Michelle Thomas

Personal information
- Nationality: British/Jamaican
- Born: 16 October 1971 (age 54) St Catherine, Jamaica
- Height: 178

Sport
- Sport: Athletics
- Event: 400m
- Club: Birchfield Harriers
- Coached by: Linford Christie

Achievements and titles
- World finals: World Masters W45 60m Dageu 2017 Toruń

Medal record
Athletics
Representing England
Commonwealth Games
| Silver medal – second place | 1998 Kuala Lumpur | 4x400m relay |

= Michelle Thomas (athlete) =

English sprinter

Michelle Gabrielle Thomas (born 16 October 1971), is a Jamaican born female international athlete who competed for England.

== Biography ==
Thomas finished third behind Allison Curbishley in the 400 metres event at the 1998 AAA Championships.
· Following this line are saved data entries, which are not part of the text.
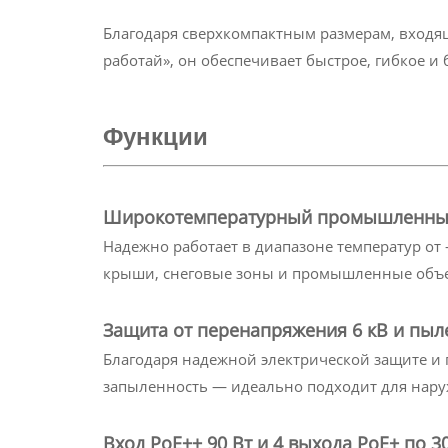
Благодаря сверхкомпактным размерам, входящ
работай», он обеспечивает быстрое, гибкое 
Функции
Широкотемпературный промышленны
Надежно работает в диапазоне температур от -
крыши, снеговые зоны и промышленные объе
Защита от перенапряжения 6 кВ и пыл
Благодаря надежной электрической защите и 
запыленность — идеально подходит для нару
Вход PoE++ 90 Вт и 4 выхода PoE+ по 3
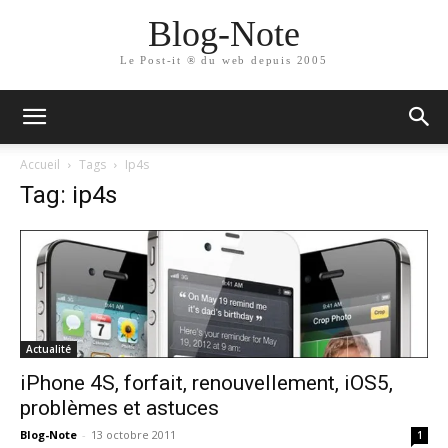
Blog-Note
Le Post-it ® du web depuis 2005
Accueil
Tags
Ip4s
Tag: ip4s
Actualité
iPhone 4S, forfait, renouvellement, iOS5,
problèmes et astuces
Blog-Note
-
13 octobre 2011
1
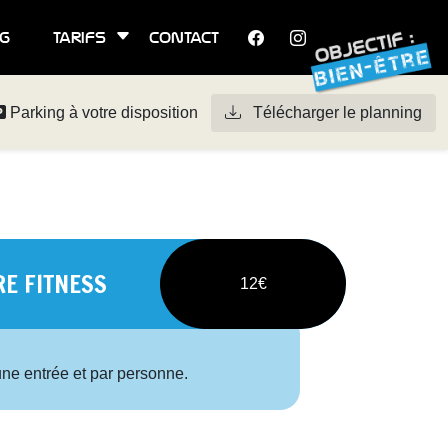
g
tarifs
contact
Parking à votre disposition
Télécharger le planning
RE FITNESS
12€
une entrée et par personne.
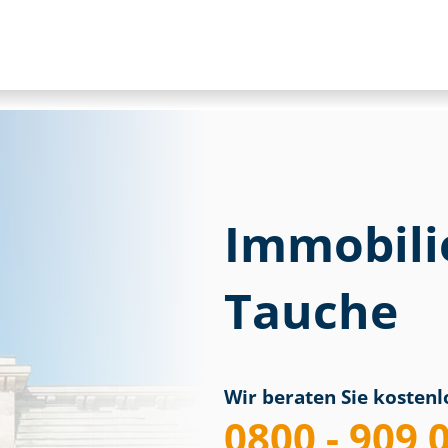
Immobili
Tauche
Wir beraten Sie kostenlo
0800 - 909 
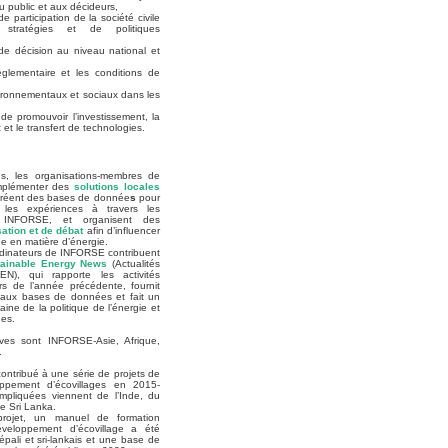
 public et aux décideurs,
 participation de la société civile
 stratégies et de politiques
 de décision au niveau national et
églementaire et les conditions de
nvironnementaux et sociaux dans les
 de promouvoir l’investissement, la
t le transfert de technologies.
ns, les organisations-membres de
mplémenter des
solutions locales
créent des bases de donnée
s
pour
 les expériences à travers les
e INFORSE, et organisent des
ation et de débat
afin d’influencer
que en matière d’énergie.
rdinateurs de INFORSE contribuent
tainable Energy News
(Actualités
EN), qui rapporte les activités
ors de l’année précédente, fournit
aux bases de données et fait un
ine de la politique de l’énergie et
es.
ives sont INFORSE-Asie, Afrique,
.
ontribué à une série de projets de
oppement d’écovillages en 2015-
mpliquées viennent de l’Inde, du
e Sri Lanka.
rojet, un manuel de formation
éveloppement d’écovillage a été
épali et sri-lankais et une base de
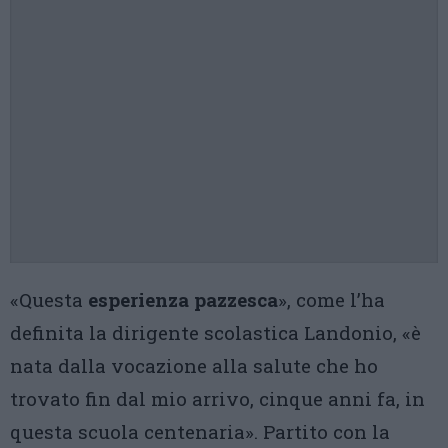
«Questa
esperienza pazzesca
», come l’ha
definita la dirigente scolastica Landonio, «è
nata dalla vocazione alla salute che ho
trovato fin dal mio arrivo, cinque anni fa, in
questa scuola centenaria». Partito con la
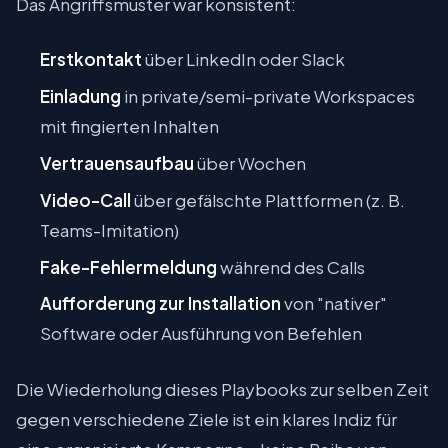
Das Angriffsmuster war konsistent:
Erstkontakt
über LinkedIn oder Slack
Einladung
in private/semi-private Workspaces
mit fingierten Inhalten
Vertrauensaufbau
über Wochen
Video-Call
über gefälschte Plattformen (z. B.
Teams-Imitation)
Fake-Fehlermeldung
während des Calls
Aufforderung zur Installation
von "nativer"
Software oder Ausführung von Befehlen
Die Wiederholung dieses Playbooks zur selben Zeit
gegen verschiedene Ziele ist ein klares Indiz für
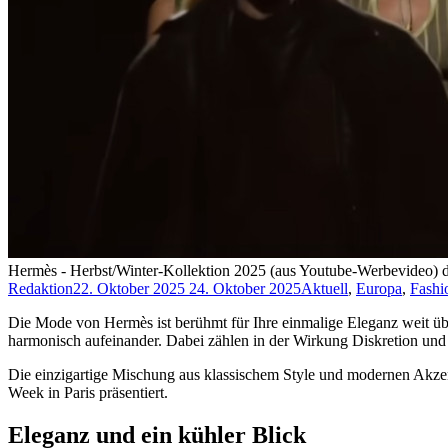
Hermès - Herbst/Winter-Kollektion 2025 (aus Youtube-Werbevideo
Redaktion
22. Oktober 2025
24. Oktober 2025
Aktuell
,
Europa
,
Fashi
Die Mode von Hermès ist berühmt für Ihre einmalige Eleganz weit über
harmonisch aufeinander. Dabei zählen in der Wirkung Diskretion und 
Die einzigartige Mischung aus klassischem Style und modernen Akze
Week in Paris präsentiert.
Eleganz und ein kühler Blick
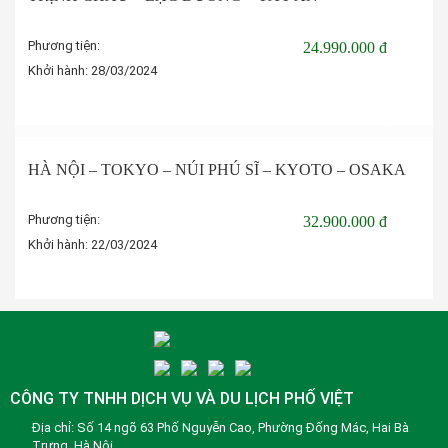
Phương tiện:
24.990.000 đ
Khởi hành:
28/03/2024
Đặt tour
HÀ NỘI – TOKYO – NÚI PHÚ SĨ – KYOTO – OSAKA
Phương tiện:
32.900.000 đ
Khởi hành:
22/03/2024
Đặt tour
CÔNG TY TNHH DỊCH VỤ VÀ DU LỊCH PHỐ VIỆT
Địa chỉ: Số 14 ngõ 63 Phố Nguyễn Cao, Phường Đống Mác, Hai Bà
Trưng, Hà Nội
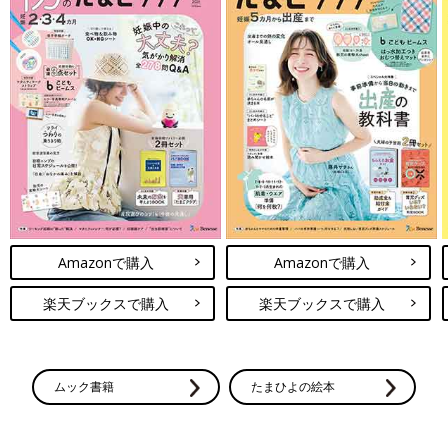
Amazonで購入
Amazonで購入
楽天ブックスで購入
楽天ブックスで購入
ムック書籍
たまひよの絵本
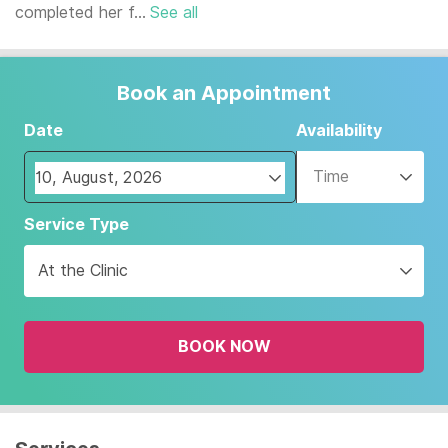
completed her f...
See all
Book an Appointment
Date
Availability
Time
Navigate
Service Type
forward
to
At the Clinic
interact
with
the
BOOK NOW
calendar
and
select
a
date.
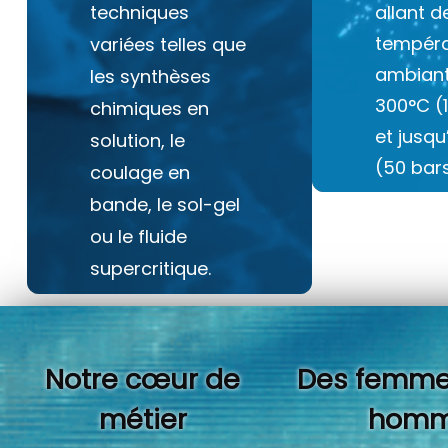
techniques
allant d
tempéra
variées telles que
ambiant
les synthèses
300°C (
chimiques en
et jusq
solution, le
(50 bars
coulage en
bande, le sol-gel
ou le fluide
supercritique.
Notre cœur de
Des femme
métier
homm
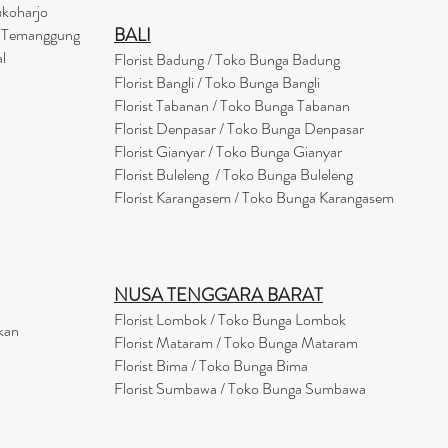
ukoharjo
BALI
a Temanggung
l
Florist Badung / Toko Bunga Badung
Florist Bangli / Toko Bunga Bangli
Florist
Tabanan
/ Toko Bunga Tabanan
Florist Denpasar / Toko Bunga Denpasar
Florist Gianyar / Toko Bunga Gianyar
Florist Buleleng / Toko Bunga Buleleng
Florist Karangasem / Toko Bunga Karangasem
NUSA TENGGARA BARAT
Florist Lombok / Toko Bunga Lombok
kan
Florist
Mataram
/ Toko Bunga Mataram
Florist Bima / Toko Bunga Bima
Florist Sumbawa / Toko Bunga Sumbawa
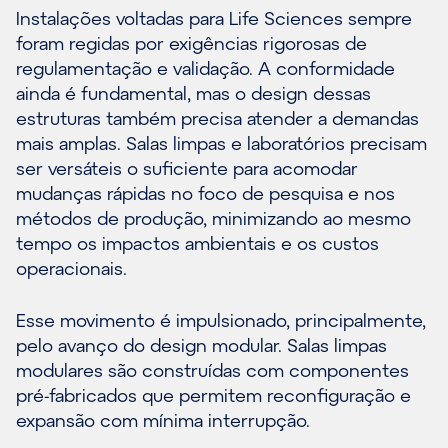
Instalações voltadas para Life Sciences sempre
foram regidas por exigências rigorosas de
regulamentação e validação. A conformidade
ainda é fundamental, mas o design dessas
estruturas também precisa atender a demandas
mais amplas. Salas limpas e laboratórios precisam
ser versáteis o suficiente para acomodar
mudanças rápidas no foco de pesquisa e nos
métodos de produção, minimizando ao mesmo
tempo os impactos ambientais e os custos
operacionais.
Esse movimento é impulsionado, principalmente,
pelo avanço do design modular. Salas limpas
modulares são construídas com componentes
pré-fabricados que permitem reconfiguração e
expansão com mínima interrupção.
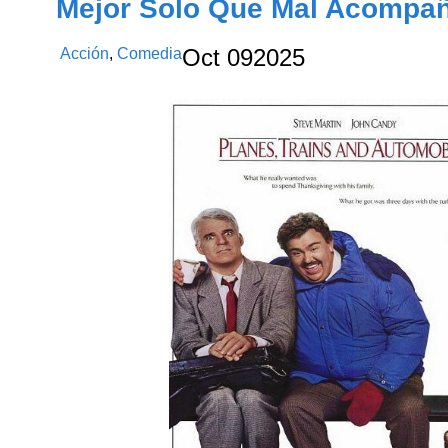
Mejor Solo Que Mal Acompañ
Acción
,
Comedia
Oct
09
2025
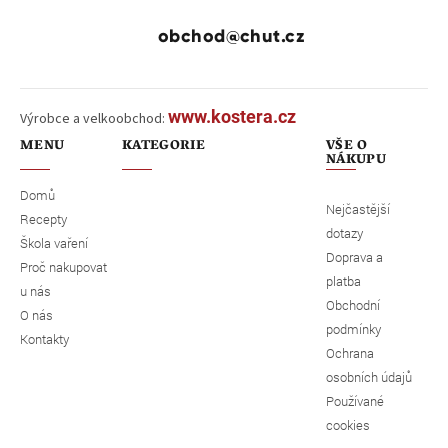
obchod@chut.cz
www.kostera.cz
Výrobce a velkoobchod:
MENU
KATEGORIE
VŠE O
NÁKUPU
Domů
Nejčastější
Recepty
dotazy
Škola vaření
Doprava a
Proč nakupovat
platba
u nás
Obchodní
O nás
podmínky
Kontakty
Ochrana
osobních údajů
Používané
cookies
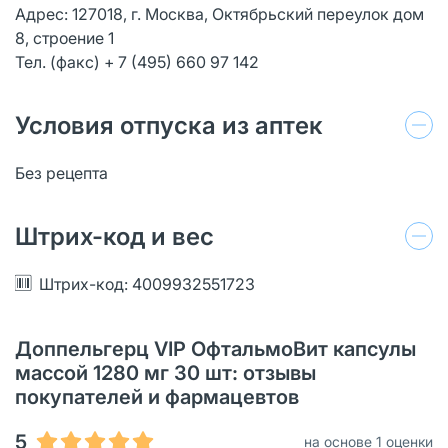
Адрес: 127018, г. Москва, Октябрьский переулок дом
8, строение 1
Тел. (факс) + 7 (495) 660 97 142
Условия отпуска из аптек
Без рецепта
Штрих-код и вес
Штрих-код: 4009932551723
Доппельгерц VIP ОфтальмоВит капсулы
массой 1280 мг 30 шт: отзывы
покупателей и фармацевтов
5
на основе 1 оценки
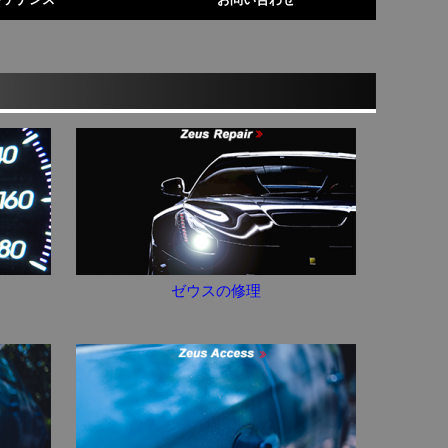
ゼウスの修理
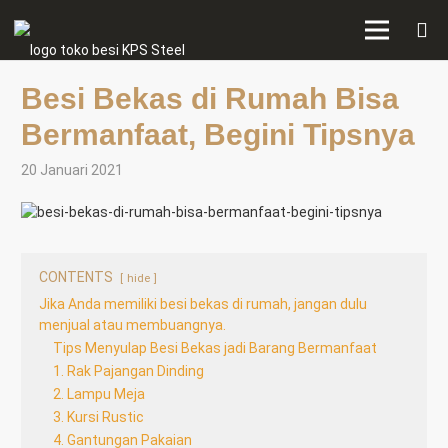
Besi Bekas di Rumah Bisa
Bermanfaat, Begini Tipsnya
20 Januari 2021
CONTENTS
hide
Jika Anda memiliki besi bekas di rumah, jangan dulu
menjual atau membuangnya.
Tips Menyulap Besi Bekas jadi Barang Bermanfaat
1. Rak Pajangan Dinding
2. Lampu Meja
3. Kursi Rustic
4. Gantungan Pakaian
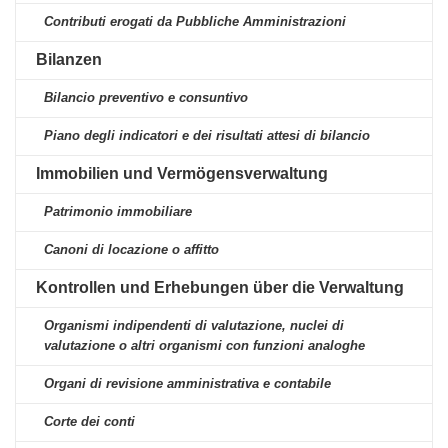
Contributi erogati da Pubbliche Amministrazioni
Bilanzen
Bilancio preventivo e consuntivo
Piano degli indicatori e dei risultati attesi di bilancio
Immobilien und Vermögensverwaltung
Patrimonio immobiliare
Canoni di locazione o affitto
Kontrollen und Erhebungen über die Verwaltung
Organismi indipendenti di valutazione, nuclei di
valutazione o altri organismi con funzioni analoghe
Organi di revisione amministrativa e contabile
Corte dei conti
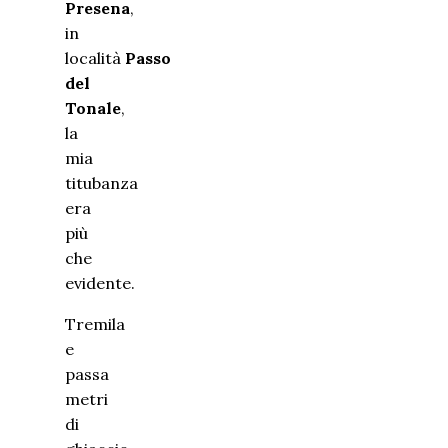
Presena
,
in
località
Passo
del
Tonale
,
la
mia
titubanza
era
più
che
evidente.
Tremila
e
passa
metri
di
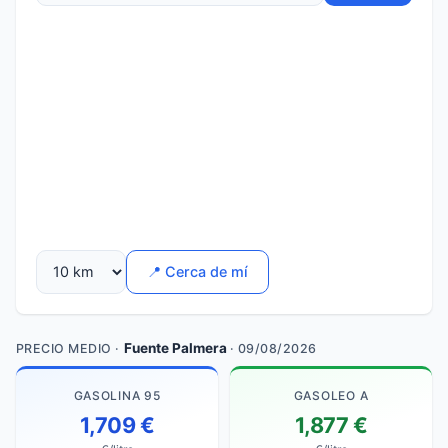
📍 Cerca de mí
Fuente Palmera
PRECIO MEDIO ·
· 09/08/2026
GASOLINA 95
GASOLEO A
1,709 €
1,877 €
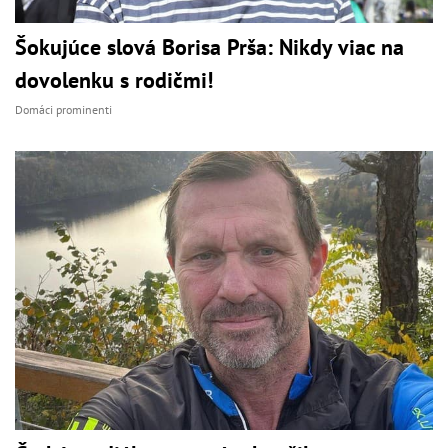
Šokujúce slová Borisa Prša: Nikdy viac na
dovolenku s rodičmi!
Domáci prominenti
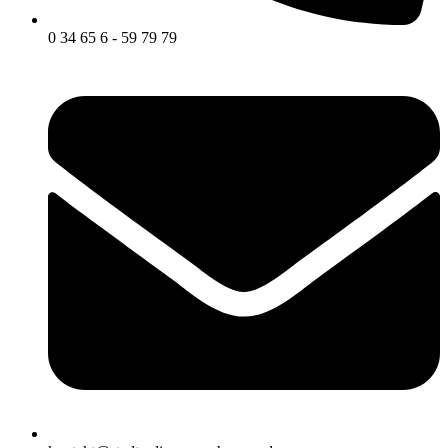
0 34 65 6 - 59 79 79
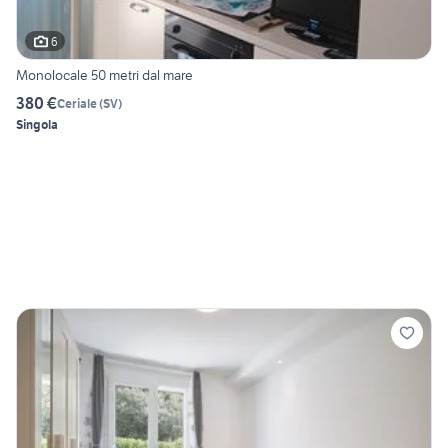
6
Monolocale 50 metri dal mare
380 €
Ceriale
(
SV
)
Singola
Thomas represented England and won a silver medal in the 4 x 400 metres relay event, at the 1998 Commonwealth Games in Kuala Lumpur, Malaysia. The other team members consisted of Donna Fraser, Michelle Pierre and Victoria Day.

In 1999 Thomas once again finished third in the 400 metres AAAs, this time behind Katharine Merry at the 1999 AAA Championships.